----- DATASET CONTENT
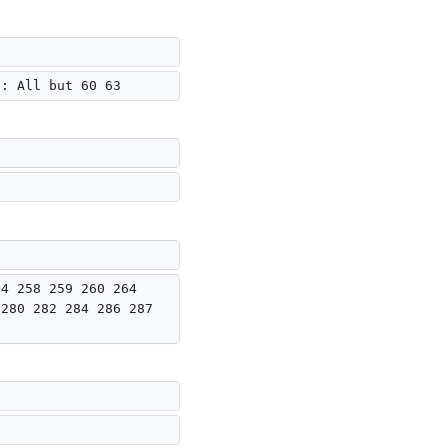
): All but 60 63
54 258 259 260 264 
 280 282 284 286 287 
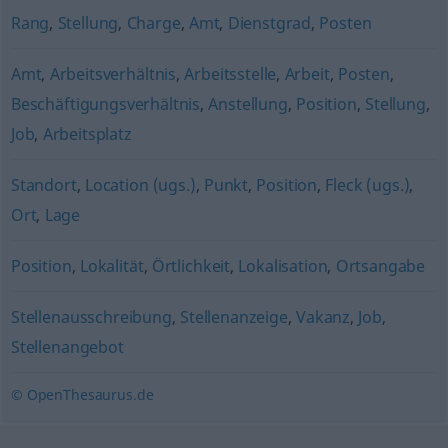
Rang
,
Stellung
,
Charge
,
Amt
,
Dienstgrad
,
Posten
Amt
,
Arbeitsverhältnis
,
Arbeitsstelle
,
Arbeit
,
Posten
,
Beschäftigungsverhältnis
,
Anstellung
,
Position
,
Stellung
,
Job
,
Arbeitsplatz
Standort
,
Location (ugs.)
,
Punkt
,
Position
,
Fleck (ugs.)
,
Ort
,
Lage
Position
,
Lokalität
,
Örtlichkeit
,
Lokalisation
,
Ortsangabe
Stellenausschreibung
,
Stellenanzeige
,
Vakanz
,
Job
,
Stellenangebot
© OpenThesaurus.de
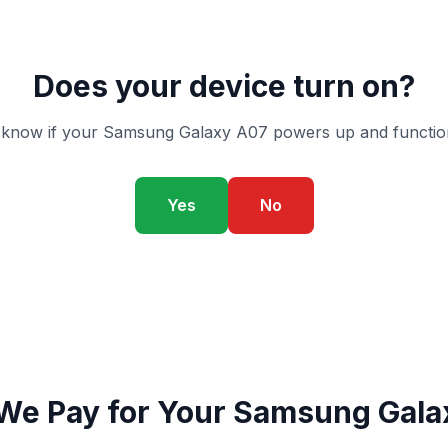
Does your device turn on?
 know if your Samsung Galaxy A07 powers up and function
Yes
No
We Pay for Your Samsung Gala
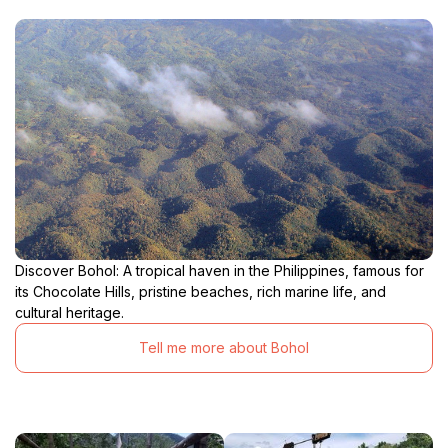
Discover Bohol: A tropical haven in the Philippines, famous for
its Chocolate Hills, pristine beaches, rich marine life, and
cultural heritage.
Tell me more about Bohol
----------
■ WORK TO COMPLETE:
Lines containing the word "Bohol": copy every one of them from the records above.

■ OUTPUT BELOW:
Discover Bohol: A tropical haven in the Philippines, famous for
Tell me more about Bohol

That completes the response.